RESULTS AND DISCUSSION
SDS-PAGE and planar IEF electrophoresis of the EPO molecules
As first step, 1D SDS-PAGE was applied to determine the MW of the different rhEPOs and the homogeneity of the commercial rhEPO samples. The pharmaceutical EPO-α, EPO-β and NESP preparations were desalted and purified by G-25 microcolumns and separated afterwards on a highly resolving 10% bis-Tris-polyacrylamide gel. Detection limits of the three intact glycoproteins were determined to be 400 and 80 ng in the case of Coomassie and silver staining, respectively.
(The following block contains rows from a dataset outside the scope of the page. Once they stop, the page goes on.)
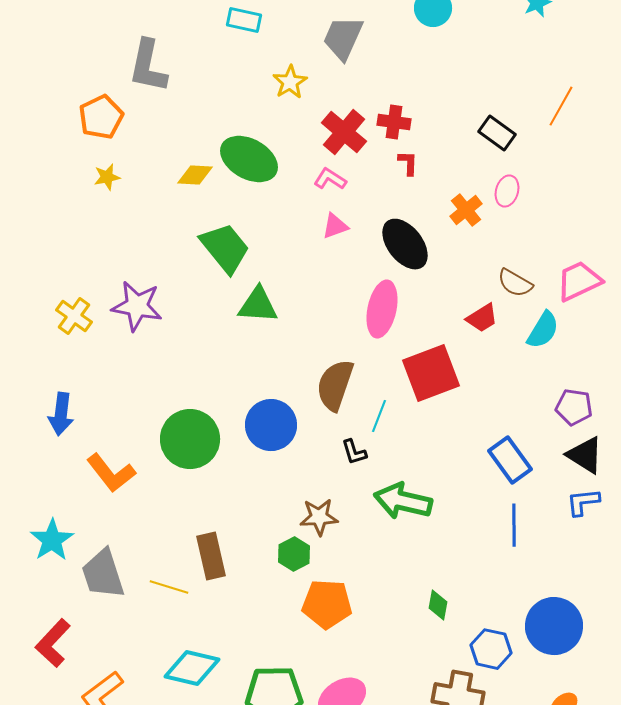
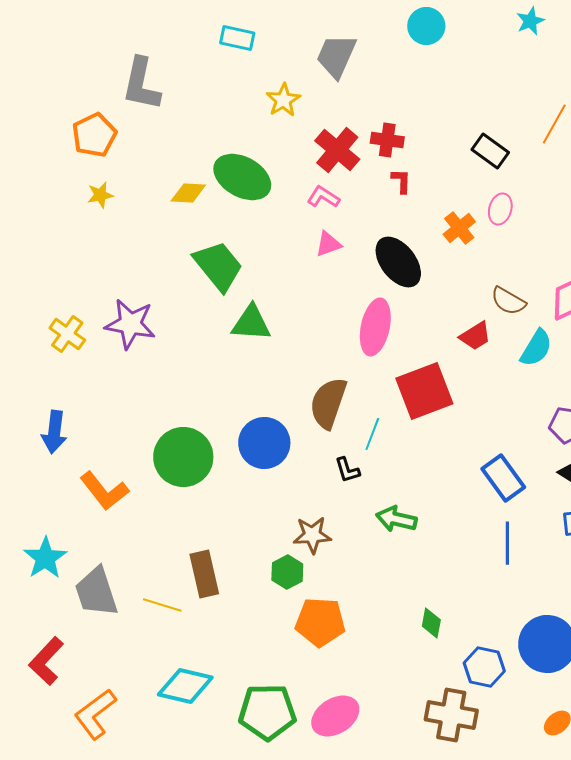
green arrow: (403, 501) -> (396, 519), size x0.7

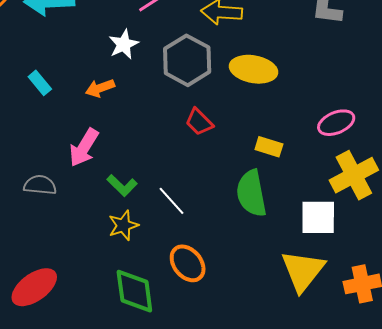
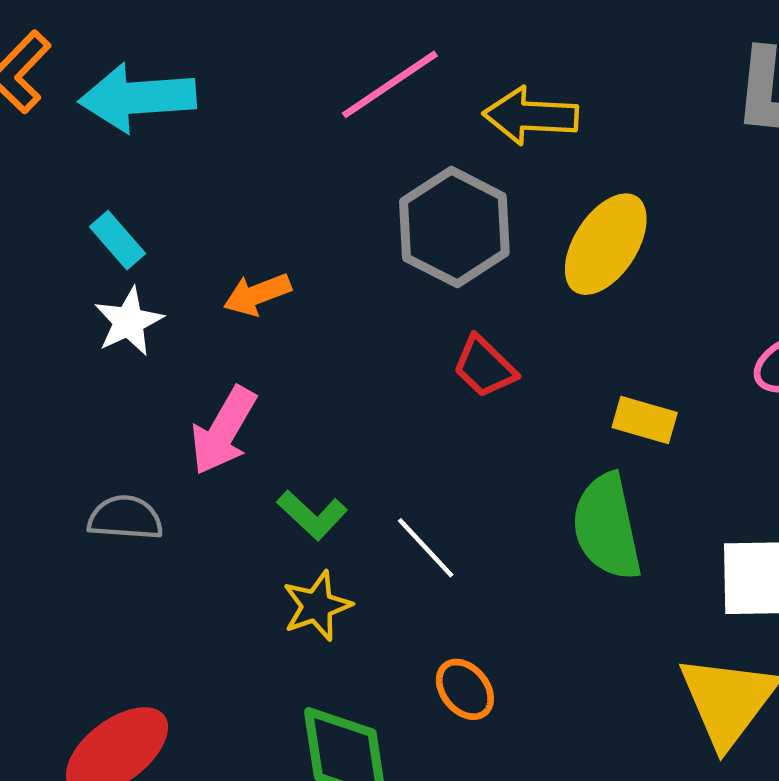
white star: (124, 44) -> (129, 322), moved
yellow ellipse: (253, 69) -> (606, 244), turned -66
cyan rectangle: (40, 83) -> (118, 240), moved
orange ellipse: (188, 263) -> (465, 689), size x0.7

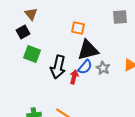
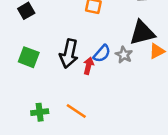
black triangle: (88, 50) -> (142, 33), moved
green square: (32, 54) -> (29, 57), moved

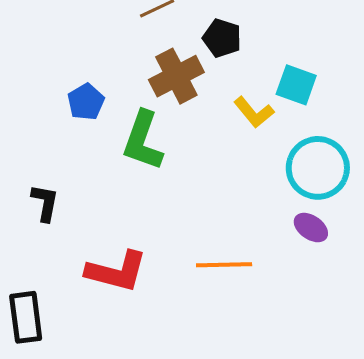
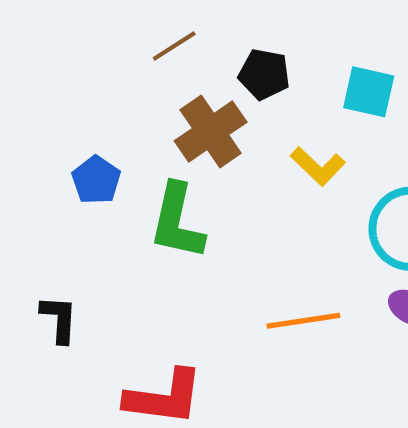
cyan square: (296, 85) -> (369, 92), moved
orange line: (224, 265) -> (303, 321), moved

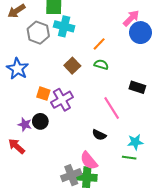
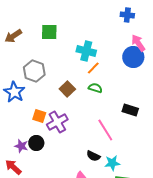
pink arrow: (131, 18) -> (138, 43), moved, turned -78
cyan cross: (64, 26) -> (86, 51), moved
gray hexagon: (38, 33) -> (34, 71), moved
cyan star: (135, 142) -> (112, 163), moved

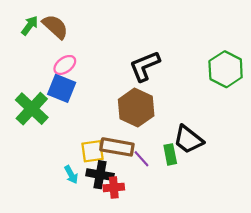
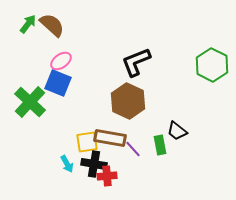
black trapezoid: (188, 140) -> (177, 131), size x0.7

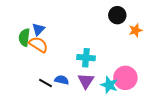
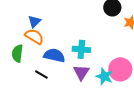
green semicircle: (24, 37) -> (17, 53), moved
blue semicircle: (62, 80) -> (54, 55), moved, size x1.5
The MW of the glycoproteins was determined by a calibration curve of log10 (MW of the marker proteins) versus migration length in the PA gel.47 A slight migration difference between EPO-α and EPO-β could be realised, whereas EPO-β exhibited a slightly lower MW (36 kDa) than its homologue EPO-α (37 kDa) (Fig. 1). These values were considerably higher (6–7 kDa) than the MW determination by MALDI-MS (see below). This effect may be explained by the fact that charged sugar moieties cannot completely be covered by the detergent, which leads to an altered electrophoretic mobility of glycoproteins compared with the non-glycosylated standard proteins.48 Such behaviour was also found in the case of the highly glycosylated NESP, whose MW was determined to be 49 kDa from SDS-PAGE (12 kDa too high). In conclusion, it can be stated that the three different EPO samples were quite homogeneous and exhibited well-defined bands for the different rhEPOs.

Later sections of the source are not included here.